*Your assignment:*
Should a line below contain the word "uzticēšanos", report it.

━━━ Material to process

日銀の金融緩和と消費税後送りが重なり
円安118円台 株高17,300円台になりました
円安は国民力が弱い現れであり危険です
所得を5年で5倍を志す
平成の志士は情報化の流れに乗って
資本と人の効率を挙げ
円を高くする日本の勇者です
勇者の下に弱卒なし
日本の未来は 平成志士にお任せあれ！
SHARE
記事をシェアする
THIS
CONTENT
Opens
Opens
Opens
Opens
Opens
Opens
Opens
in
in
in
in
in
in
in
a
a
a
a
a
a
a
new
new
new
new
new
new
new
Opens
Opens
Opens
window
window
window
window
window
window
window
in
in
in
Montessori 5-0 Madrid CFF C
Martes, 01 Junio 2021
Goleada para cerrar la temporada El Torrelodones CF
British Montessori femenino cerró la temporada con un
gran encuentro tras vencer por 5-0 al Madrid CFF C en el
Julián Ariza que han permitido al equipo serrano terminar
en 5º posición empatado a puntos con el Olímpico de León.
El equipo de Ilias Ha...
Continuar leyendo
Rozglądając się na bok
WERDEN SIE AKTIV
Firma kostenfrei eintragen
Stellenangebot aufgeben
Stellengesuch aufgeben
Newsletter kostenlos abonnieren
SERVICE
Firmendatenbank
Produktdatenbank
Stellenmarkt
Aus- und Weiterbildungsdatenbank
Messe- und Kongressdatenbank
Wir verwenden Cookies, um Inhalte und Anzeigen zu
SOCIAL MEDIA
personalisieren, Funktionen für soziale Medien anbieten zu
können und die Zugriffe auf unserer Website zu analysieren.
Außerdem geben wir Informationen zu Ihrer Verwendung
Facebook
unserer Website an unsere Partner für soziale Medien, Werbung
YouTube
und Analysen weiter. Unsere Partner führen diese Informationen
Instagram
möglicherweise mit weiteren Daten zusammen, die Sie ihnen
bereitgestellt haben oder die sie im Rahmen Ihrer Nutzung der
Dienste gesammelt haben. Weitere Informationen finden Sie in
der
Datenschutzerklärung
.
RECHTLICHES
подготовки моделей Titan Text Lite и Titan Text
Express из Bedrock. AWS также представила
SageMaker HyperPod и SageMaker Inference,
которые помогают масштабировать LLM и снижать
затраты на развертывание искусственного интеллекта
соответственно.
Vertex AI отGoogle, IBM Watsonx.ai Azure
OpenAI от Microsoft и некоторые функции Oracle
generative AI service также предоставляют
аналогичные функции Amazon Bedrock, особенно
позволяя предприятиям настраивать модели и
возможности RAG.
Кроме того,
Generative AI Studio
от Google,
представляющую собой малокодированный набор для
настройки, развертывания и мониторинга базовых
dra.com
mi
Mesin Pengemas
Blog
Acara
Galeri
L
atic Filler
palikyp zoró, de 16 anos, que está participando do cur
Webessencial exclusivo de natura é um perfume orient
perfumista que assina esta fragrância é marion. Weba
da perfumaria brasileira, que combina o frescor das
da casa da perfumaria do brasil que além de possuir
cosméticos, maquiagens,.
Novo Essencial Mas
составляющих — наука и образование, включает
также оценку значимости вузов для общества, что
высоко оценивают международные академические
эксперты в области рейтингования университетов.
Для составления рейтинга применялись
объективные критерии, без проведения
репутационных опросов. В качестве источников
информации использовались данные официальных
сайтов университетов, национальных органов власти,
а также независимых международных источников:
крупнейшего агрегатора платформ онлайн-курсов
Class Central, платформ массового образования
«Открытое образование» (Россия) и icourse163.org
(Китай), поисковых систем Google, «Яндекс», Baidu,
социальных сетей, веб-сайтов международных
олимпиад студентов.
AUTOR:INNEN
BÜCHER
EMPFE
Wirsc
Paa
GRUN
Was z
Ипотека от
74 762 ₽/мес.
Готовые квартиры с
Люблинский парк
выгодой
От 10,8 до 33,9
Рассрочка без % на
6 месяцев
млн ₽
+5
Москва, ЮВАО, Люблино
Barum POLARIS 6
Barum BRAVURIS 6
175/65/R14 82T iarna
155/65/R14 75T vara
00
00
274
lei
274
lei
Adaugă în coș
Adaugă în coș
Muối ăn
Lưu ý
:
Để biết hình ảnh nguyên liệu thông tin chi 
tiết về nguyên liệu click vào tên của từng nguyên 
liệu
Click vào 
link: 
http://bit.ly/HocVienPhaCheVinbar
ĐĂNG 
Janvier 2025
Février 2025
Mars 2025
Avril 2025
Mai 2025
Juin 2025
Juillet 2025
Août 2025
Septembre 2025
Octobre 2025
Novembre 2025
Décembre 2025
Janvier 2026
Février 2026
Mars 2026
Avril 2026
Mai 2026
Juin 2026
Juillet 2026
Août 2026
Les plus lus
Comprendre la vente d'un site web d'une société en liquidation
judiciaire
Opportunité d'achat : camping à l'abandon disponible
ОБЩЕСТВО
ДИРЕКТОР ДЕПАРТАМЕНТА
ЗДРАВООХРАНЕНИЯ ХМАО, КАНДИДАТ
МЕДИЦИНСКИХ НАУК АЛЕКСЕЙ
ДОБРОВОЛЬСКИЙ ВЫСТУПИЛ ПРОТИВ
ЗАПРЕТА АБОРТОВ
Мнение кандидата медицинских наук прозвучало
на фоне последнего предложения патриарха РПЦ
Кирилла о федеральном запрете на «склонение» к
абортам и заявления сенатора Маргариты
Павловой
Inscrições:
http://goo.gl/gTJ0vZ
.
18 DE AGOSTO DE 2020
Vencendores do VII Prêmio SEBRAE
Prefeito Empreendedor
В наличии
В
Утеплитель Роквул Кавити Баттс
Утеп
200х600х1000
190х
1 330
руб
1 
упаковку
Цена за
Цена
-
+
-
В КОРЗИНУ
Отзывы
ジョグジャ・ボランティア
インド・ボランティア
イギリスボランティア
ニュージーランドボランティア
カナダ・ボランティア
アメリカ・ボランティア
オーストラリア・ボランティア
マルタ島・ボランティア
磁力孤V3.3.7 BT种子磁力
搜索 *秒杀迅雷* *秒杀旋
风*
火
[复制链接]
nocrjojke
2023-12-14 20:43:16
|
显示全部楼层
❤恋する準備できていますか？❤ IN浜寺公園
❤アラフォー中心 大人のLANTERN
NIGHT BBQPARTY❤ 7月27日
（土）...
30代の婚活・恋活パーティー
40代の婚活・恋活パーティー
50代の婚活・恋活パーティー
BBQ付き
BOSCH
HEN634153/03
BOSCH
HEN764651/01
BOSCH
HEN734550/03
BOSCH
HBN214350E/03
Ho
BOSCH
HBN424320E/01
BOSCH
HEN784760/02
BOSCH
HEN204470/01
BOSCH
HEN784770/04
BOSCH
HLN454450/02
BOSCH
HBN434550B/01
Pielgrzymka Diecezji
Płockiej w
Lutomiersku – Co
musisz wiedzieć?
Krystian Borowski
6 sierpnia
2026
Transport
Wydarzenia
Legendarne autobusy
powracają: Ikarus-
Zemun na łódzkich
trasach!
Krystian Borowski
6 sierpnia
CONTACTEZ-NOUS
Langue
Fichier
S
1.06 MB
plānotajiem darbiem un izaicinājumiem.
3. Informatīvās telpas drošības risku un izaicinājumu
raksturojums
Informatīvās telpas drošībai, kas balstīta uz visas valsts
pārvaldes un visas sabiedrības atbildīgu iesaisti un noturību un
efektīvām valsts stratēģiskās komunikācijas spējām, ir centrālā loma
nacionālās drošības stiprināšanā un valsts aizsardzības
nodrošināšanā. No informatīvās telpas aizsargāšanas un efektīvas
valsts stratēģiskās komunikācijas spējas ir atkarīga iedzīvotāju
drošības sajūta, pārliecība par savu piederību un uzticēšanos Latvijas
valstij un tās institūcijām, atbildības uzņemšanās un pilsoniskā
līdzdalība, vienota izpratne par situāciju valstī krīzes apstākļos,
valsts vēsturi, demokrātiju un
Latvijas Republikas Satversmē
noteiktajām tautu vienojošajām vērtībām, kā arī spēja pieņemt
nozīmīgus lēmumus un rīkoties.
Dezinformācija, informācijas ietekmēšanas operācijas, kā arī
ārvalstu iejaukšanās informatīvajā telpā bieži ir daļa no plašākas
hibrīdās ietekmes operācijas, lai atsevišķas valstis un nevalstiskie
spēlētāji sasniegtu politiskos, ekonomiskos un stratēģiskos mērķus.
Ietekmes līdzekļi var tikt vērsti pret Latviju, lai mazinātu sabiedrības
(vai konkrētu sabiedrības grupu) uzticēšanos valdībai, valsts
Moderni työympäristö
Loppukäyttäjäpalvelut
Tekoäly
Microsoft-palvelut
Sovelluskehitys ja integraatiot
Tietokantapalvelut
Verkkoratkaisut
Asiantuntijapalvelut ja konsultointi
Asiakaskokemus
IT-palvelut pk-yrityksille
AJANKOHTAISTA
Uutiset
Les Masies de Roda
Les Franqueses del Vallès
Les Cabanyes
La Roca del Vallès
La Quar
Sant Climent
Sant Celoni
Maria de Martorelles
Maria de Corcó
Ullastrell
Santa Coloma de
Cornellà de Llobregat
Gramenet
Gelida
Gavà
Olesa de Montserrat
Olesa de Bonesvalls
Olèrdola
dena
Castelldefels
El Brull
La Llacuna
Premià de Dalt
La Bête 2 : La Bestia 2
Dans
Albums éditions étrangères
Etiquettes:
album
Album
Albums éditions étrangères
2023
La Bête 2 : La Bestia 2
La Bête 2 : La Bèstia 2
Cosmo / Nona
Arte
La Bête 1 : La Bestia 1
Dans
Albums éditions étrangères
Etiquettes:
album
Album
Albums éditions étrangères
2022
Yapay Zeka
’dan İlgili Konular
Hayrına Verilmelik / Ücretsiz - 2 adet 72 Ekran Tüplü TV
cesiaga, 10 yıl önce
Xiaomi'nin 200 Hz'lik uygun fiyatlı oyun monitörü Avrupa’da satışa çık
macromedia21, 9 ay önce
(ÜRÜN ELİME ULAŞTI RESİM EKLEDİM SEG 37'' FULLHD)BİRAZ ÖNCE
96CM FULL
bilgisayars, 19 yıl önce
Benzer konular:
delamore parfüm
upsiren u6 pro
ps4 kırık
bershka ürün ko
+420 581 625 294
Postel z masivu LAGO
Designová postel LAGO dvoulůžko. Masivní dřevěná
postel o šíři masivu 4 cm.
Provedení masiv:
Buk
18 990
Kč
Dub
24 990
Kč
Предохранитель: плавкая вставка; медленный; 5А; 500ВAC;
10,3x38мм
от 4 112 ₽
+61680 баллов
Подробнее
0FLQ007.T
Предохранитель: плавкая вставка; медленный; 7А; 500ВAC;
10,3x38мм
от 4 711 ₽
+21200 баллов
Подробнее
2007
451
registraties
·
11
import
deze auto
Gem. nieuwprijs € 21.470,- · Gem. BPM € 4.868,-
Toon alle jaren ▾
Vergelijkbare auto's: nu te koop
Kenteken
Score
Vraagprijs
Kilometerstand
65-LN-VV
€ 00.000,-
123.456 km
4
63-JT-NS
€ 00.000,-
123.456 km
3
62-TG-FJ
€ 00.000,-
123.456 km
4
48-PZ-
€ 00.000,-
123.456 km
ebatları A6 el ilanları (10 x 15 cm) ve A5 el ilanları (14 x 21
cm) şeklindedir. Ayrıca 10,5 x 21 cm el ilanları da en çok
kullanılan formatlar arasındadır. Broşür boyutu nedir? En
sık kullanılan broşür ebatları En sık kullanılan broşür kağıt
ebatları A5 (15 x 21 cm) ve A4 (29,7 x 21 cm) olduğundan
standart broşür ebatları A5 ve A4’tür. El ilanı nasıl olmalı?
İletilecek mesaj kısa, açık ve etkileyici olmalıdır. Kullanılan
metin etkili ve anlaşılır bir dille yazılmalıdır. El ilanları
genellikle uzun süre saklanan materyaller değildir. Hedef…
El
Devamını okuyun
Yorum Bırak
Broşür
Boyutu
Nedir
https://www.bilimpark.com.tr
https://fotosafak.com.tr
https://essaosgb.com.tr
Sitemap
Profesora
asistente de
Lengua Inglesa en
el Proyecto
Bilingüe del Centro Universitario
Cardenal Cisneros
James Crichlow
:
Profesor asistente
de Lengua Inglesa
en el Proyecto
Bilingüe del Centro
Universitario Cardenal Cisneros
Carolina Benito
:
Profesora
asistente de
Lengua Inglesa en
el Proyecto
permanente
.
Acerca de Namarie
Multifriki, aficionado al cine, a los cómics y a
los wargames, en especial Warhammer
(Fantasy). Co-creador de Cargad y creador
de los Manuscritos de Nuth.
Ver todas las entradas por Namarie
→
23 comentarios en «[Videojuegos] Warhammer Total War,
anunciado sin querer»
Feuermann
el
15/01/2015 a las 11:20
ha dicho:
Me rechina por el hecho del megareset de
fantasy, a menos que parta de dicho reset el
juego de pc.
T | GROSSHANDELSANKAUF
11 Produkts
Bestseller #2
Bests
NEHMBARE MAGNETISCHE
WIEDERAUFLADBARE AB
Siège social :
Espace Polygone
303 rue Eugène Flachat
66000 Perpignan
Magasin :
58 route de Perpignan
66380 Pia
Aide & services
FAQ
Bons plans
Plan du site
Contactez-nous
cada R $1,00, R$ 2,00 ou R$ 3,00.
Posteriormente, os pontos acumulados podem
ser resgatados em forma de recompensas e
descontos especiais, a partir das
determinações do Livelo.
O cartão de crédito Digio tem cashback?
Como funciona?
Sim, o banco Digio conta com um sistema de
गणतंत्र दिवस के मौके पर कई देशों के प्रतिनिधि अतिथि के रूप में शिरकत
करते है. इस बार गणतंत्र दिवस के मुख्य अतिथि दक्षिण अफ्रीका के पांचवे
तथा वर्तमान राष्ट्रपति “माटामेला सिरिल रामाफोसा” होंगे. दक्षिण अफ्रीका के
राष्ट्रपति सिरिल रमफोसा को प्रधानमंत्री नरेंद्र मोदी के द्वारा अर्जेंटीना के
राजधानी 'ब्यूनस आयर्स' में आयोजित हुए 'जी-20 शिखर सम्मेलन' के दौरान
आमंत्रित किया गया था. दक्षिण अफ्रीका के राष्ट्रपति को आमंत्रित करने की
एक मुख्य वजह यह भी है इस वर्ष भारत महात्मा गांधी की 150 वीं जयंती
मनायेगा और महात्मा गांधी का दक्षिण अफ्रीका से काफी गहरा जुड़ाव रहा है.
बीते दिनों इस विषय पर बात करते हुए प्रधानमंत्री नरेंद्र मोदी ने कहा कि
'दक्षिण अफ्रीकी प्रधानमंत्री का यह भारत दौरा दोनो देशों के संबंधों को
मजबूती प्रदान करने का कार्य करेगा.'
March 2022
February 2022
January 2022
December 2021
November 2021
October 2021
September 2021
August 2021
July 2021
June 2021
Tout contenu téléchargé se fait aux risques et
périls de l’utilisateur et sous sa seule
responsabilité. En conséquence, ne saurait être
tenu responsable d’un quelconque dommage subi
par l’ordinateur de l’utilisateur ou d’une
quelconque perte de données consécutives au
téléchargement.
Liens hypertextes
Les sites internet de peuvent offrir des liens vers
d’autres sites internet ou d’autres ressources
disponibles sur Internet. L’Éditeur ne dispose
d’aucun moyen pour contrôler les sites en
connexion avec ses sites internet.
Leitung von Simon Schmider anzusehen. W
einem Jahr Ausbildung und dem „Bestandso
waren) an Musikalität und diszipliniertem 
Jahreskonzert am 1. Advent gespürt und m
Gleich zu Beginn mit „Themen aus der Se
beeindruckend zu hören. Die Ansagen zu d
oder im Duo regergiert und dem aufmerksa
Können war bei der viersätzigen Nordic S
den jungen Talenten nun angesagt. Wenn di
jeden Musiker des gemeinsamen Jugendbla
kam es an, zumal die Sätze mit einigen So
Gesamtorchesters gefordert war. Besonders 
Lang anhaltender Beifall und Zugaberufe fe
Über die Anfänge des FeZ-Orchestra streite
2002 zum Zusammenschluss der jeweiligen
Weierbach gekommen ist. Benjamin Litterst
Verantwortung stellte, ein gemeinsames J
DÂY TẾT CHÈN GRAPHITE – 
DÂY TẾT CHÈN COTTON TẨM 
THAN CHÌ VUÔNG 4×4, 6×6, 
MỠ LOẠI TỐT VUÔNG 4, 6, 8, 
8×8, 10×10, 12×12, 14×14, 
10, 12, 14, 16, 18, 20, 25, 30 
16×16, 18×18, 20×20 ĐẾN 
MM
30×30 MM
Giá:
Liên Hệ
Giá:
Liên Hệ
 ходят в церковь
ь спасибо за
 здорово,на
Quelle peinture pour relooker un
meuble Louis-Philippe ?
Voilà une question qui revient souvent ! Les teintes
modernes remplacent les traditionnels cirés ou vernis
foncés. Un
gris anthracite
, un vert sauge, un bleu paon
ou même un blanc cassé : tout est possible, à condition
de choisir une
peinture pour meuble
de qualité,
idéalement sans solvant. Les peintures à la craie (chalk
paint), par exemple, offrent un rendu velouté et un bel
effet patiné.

━━━━━━

*Response box:*
drošības sajūta, pārliecība par savu piederību un uzticēšanos Latvijas
(vai konkrētu sabiedrības grupu) uzticēšanos valdībai, valsts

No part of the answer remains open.